The invention's effect
[0010]
According to the polymer material kit of the present invention, by applying two polymer solutions to an environment where blood is present, such as a bleeding site or a blood vessel, the pH of the polymer solution changes, causing in-situ gelation. The reaction proceeds and a gel-blood complex incorporating blood can be formed in a short period of time. As a result, it is possible to provide not only an excellent blood coagulation effect by incorporating blood into the gel, but also a physical hemostatic effect by coating a bleeding site or the like with the gel.
[0011]
The polymer material used in the present invention is not an animal-derived material like the conventional technology, so risks such as infection can be avoided. In addition, the present invention has the advantage of being able to maintain a liquid state for a certain period of time after mixing two polymer solutions, so that it can be applied to tissue with a complicated structure. Furthermore, unlike conventional methods, excellent blood coagulability can be provided without depending on the coagulability of the blood itself, so there is also the advantage that it can be applied to patients receiving anticoagulant agents and the like.
[0012]
As for its application target, vascular occlusion can also be performed by applying the in-situ gel formation of the present invention to blood vessels such as veins and arteries. In addition, since it is a gel formation mechanism that utilizes the pH change due to application to the biological environment, it is possible to exert a coagulation action not only on blood but also on body fluids having a pH near neutrality.
Brief description of the drawing
[0013]
[Fig. 1] Fig. 1 is a graph showing the effects of concentration and pH on gelation time.
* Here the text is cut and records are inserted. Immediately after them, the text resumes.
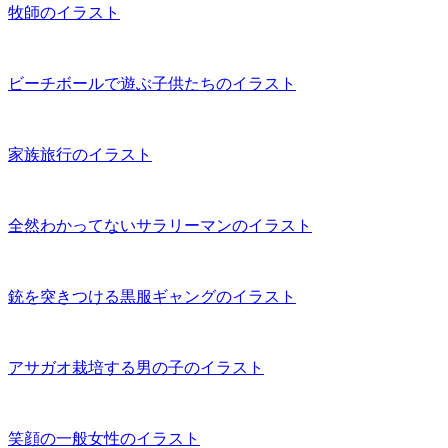
牧師のイラスト
ビーチボールで遊ぶ子供たちのイラスト
家族旅行のイラスト
全然わかってないサラリーマンのイラスト
銃を突きつける黒服ギャングのイラスト
アサガオ栽培する男の子のイラスト
笑顔の一般女性のイラスト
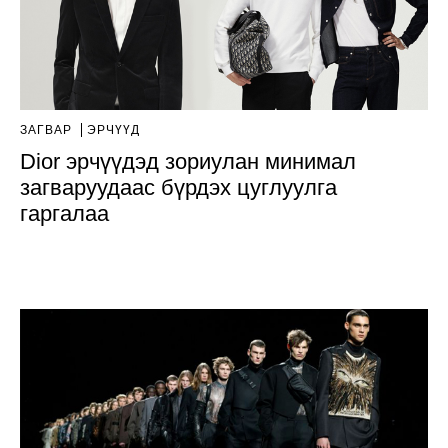
ЗАГВАР
ЭРЧҮҮД
Dior эрчүүдэд зориулан минимал
загваруудаас бүрдэх цуглуулга
гаргалаа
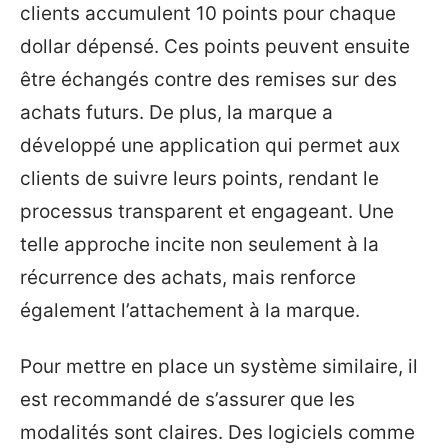
clients accumulent 10 points pour chaque
dollar dépensé. Ces points peuvent ensuite
être échangés contre des remises sur des
achats futurs. De plus, la marque a
développé une application qui permet aux
clients de suivre leurs points, rendant le
processus transparent et engageant. Une
telle approche incite non seulement à la
récurrence des achats, mais renforce
également l’attachement à la marque.
Pour mettre en place un système similaire, il
est recommandé de s’assurer que les
modalités sont claires. Des logiciels comme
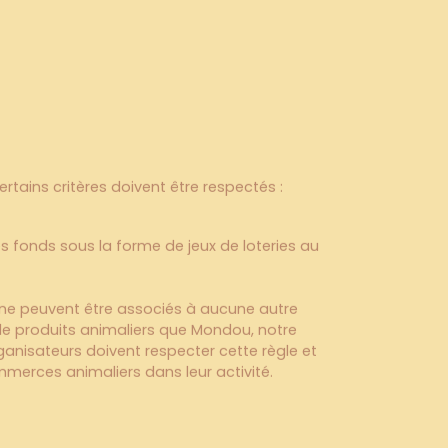
rtains critères doivent être respectés :
es fonds sous la forme de jeux de loteries au
ne peuvent être associés à aucune autre
 produits animaliers que Mondou, notre
rganisateurs doivent respecter cette règle et
mmerces animaliers dans leur activité.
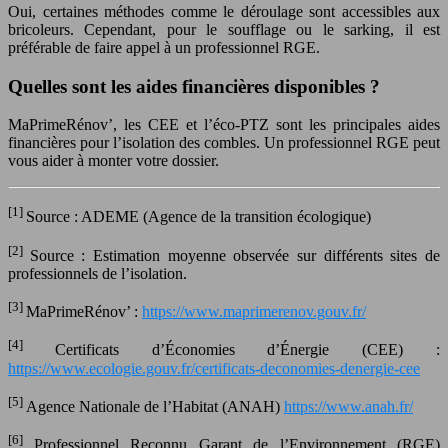
Oui, certaines méthodes comme le déroulage sont accessibles aux
bricoleurs. Cependant, pour le soufflage ou le sarking, il est
préférable de faire appel à un professionnel RGE.
Quelles sont les aides financières disponibles ?
MaPrimeRénov’, les CEE et l’éco-PTZ sont les principales aides
financières pour l’isolation des combles. Un professionnel RGE peut
vous aider à monter votre dossier.
[1]
Source : ADEME (Agence de la transition écologique)
[2]
Source : Estimation moyenne observée sur différents sites de
professionnels de l’isolation.
[3]
MaPrimeRénov’ :
https://www.maprimerenov.gouv.fr/
[4]
Certificats d’Économies d’Énergie (CEE) :
https://www.ecologie.gouv.fr/certificats-deconomies-denergie-cee
[5]
Agence Nationale de l’Habitat (ANAH)
https://www.anah.fr/
[6]
Professionnel Reconnu Garant de l’Environnement (RGE)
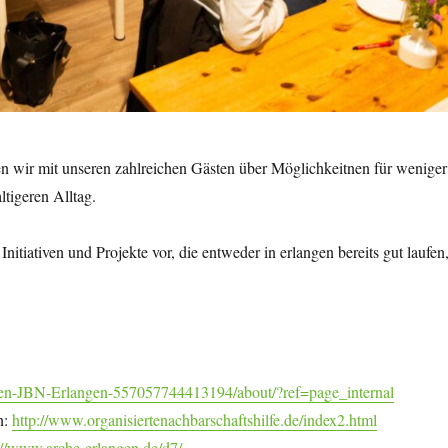
n wir mit unseren zahlreichen Gästen über Möglichkeitnen für weniger
tigeren Alltag.
e Initiativen und Projekte vor, die entweder in erlangen bereits gut laufen
en-JBN-Erlangen-557057744413194/about/?ref=page_internal
n:
http://www.organisiertenachbarschaftshilfe.de/index2.html
://www.arche-erlangen.de/d7/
[Fig. 2] Fig. 2 is a graph showing changes in gelation time depending on ionic strength.
3] Fig. 3 is a graph showing changes in pH depending on ionic strength. [Fig.
4] Fig. 4 is a graph showing the relationship between gelation time and pH. [Fig.
[Fig. 5] Fig. 5 is a graph showing changes in Young's modulus due to mixing with milk.
[Fig. 6] Fig. 6 is a graph showing changes over time in the degree of swelling in milk.
[Fig. 7] Fig. 7 is a graph showing the degree of equilibrium swelling at each prepolymer concentration in water.
[FIG. 8] FIG. 8 is an image of a gel applied to a rat femoral venous vessel.
[FIG. 9] FIG. 9 is an image of a gel applied to an arterial blood vessel in the abdomen of a rat.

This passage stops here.